■ Requirement ■
Reproduce, character for character, the lines below from the first through the one with "erson) Hamm in". Leave pictures out.
══ Data for analysis
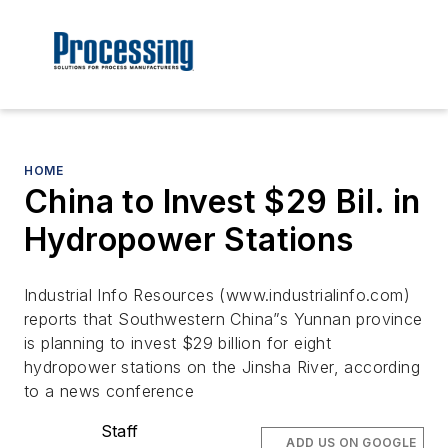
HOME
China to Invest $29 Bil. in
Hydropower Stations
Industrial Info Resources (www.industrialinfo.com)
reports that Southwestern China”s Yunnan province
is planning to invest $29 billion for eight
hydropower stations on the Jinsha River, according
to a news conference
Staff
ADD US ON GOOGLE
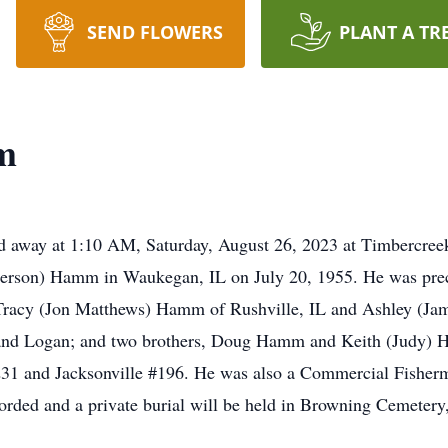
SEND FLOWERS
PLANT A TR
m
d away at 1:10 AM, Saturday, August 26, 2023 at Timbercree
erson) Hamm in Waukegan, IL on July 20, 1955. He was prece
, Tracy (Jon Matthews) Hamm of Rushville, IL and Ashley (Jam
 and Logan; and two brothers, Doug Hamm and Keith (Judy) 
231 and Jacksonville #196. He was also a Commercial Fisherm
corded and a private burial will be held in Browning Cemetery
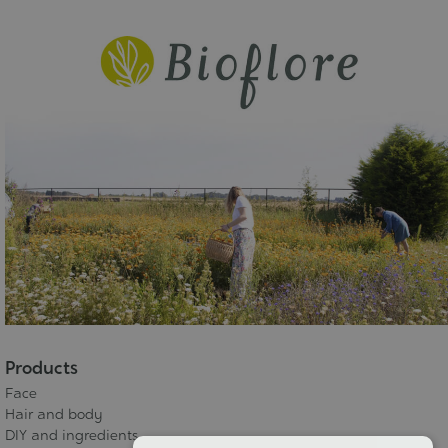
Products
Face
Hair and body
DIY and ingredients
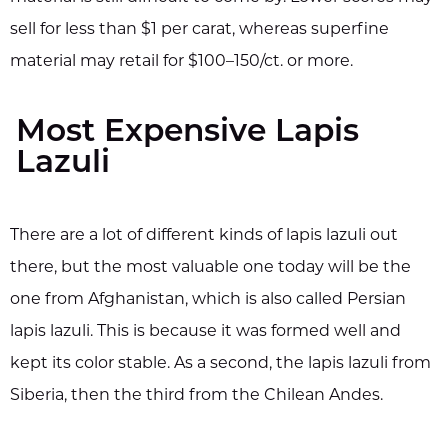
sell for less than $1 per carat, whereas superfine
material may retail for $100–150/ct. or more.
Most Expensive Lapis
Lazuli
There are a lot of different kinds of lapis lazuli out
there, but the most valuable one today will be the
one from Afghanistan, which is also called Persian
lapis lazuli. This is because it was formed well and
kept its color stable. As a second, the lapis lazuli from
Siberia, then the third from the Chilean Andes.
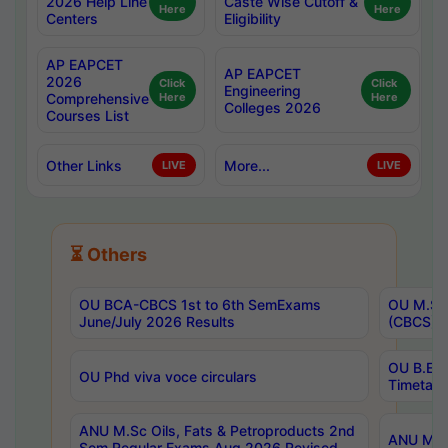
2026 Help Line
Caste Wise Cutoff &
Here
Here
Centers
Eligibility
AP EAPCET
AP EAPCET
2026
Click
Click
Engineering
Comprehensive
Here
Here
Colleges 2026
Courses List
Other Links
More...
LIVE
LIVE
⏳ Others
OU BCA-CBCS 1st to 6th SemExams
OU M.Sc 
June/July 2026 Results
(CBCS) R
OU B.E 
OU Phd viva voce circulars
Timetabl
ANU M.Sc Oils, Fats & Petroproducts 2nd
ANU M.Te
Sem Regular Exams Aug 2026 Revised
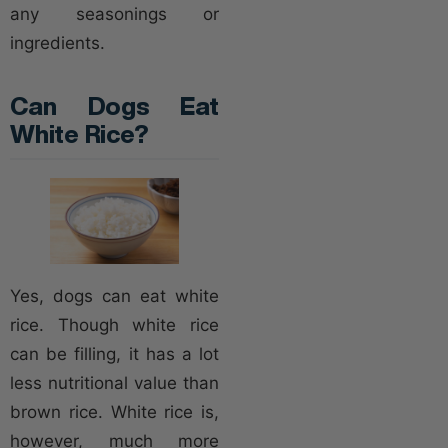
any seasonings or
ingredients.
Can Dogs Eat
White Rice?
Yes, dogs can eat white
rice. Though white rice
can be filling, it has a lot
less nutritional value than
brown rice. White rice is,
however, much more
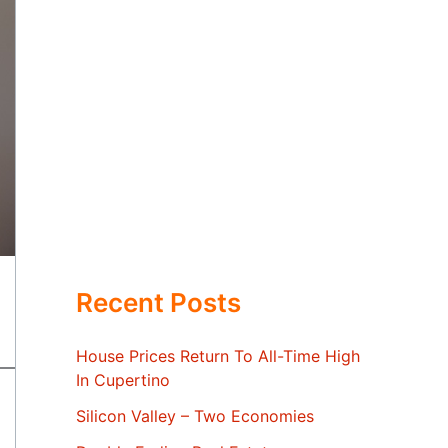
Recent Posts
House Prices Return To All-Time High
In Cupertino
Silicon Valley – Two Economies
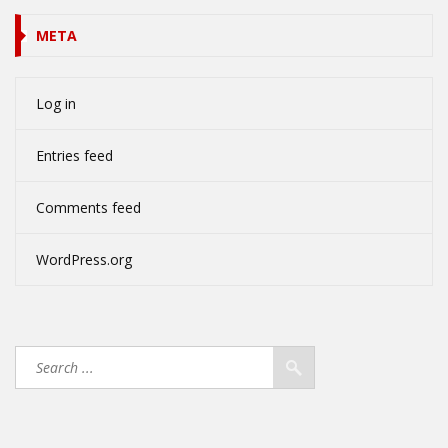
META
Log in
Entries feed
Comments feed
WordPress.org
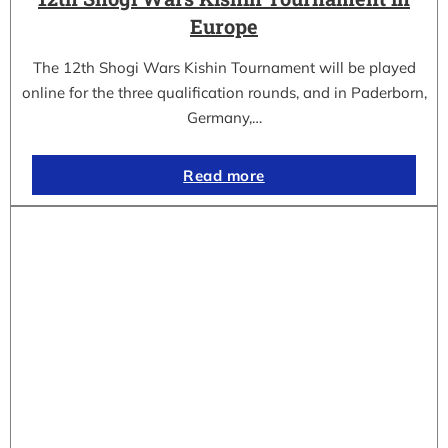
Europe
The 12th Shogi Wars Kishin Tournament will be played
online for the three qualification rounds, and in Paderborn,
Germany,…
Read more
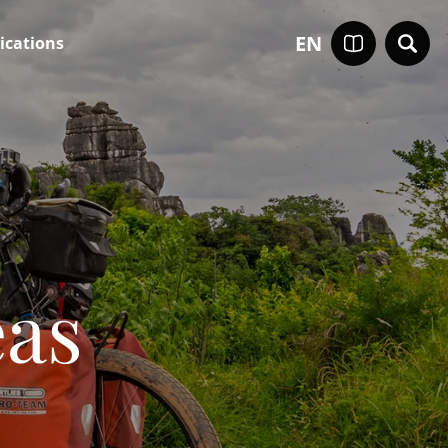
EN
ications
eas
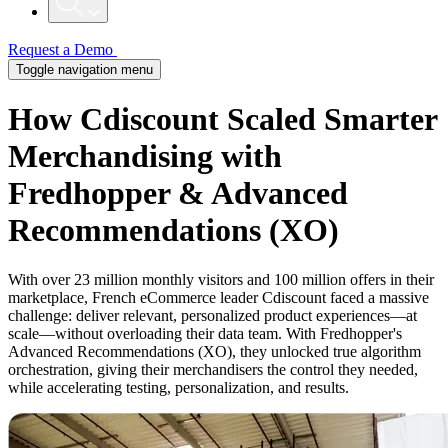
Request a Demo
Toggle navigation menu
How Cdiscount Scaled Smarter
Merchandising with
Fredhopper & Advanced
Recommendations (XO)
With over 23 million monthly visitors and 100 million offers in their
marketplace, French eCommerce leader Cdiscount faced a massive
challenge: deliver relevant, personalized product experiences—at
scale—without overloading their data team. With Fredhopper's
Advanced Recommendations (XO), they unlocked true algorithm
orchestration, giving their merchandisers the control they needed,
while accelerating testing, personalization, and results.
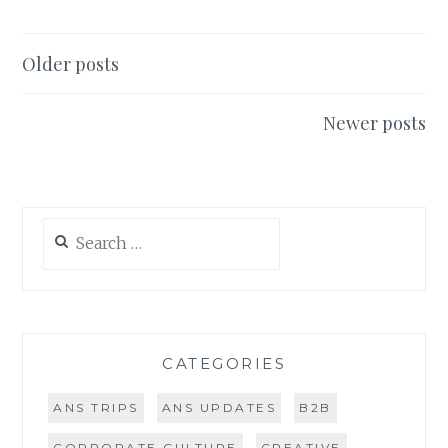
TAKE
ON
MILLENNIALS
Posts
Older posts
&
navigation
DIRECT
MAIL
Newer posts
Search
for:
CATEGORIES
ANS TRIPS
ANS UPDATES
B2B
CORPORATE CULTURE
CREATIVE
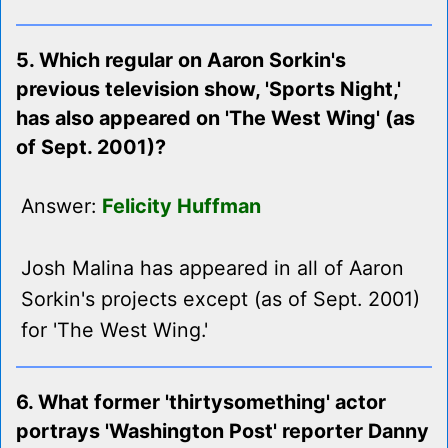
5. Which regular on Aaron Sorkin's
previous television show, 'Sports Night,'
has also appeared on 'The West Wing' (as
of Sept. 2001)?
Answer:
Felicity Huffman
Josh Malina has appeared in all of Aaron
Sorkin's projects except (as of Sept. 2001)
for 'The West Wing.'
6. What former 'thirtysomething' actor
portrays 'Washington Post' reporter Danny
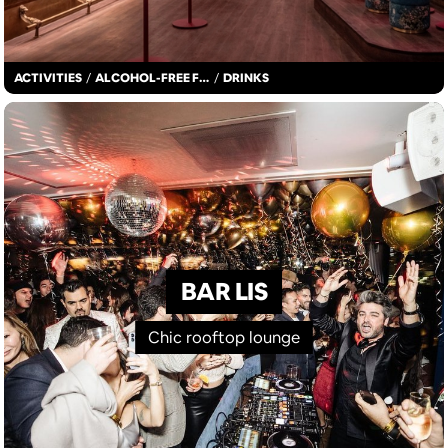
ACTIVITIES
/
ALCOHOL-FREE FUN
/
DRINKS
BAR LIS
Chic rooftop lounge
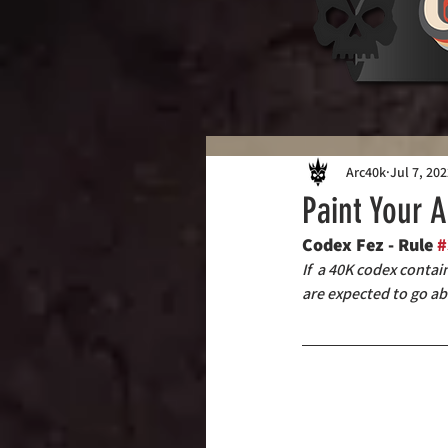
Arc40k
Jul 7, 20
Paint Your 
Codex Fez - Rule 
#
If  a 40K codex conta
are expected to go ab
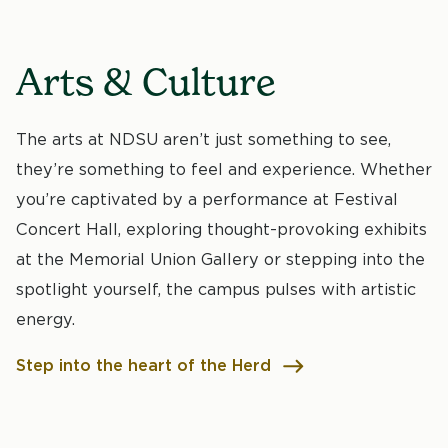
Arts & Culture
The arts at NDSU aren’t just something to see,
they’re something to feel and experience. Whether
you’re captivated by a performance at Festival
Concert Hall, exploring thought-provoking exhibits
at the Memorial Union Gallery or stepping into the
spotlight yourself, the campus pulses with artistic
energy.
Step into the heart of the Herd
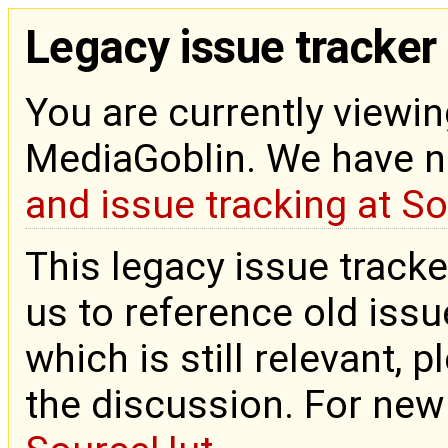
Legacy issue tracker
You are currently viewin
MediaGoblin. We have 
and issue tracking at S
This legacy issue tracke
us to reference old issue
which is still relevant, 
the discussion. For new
════
■ Answer space ■
HOME
China to Invest $29 Bil. in
Hydropower Stations
Industrial Info Resources (www.industrialinfo.com)
reports that Southwestern China”s Yunnan province
is planning to invest $29 billion for eight
hydropower stations on the Jinsha River, according
to a news conference
Staff
ADD US ON GOOGLE
SEND FLOWERS
PLANT A TR
m
d away at 1:10 AM, Saturday, August 26, 2023 at Timbercree
erson) Hamm in Waukegan, IL on July 20, 1955. He was prece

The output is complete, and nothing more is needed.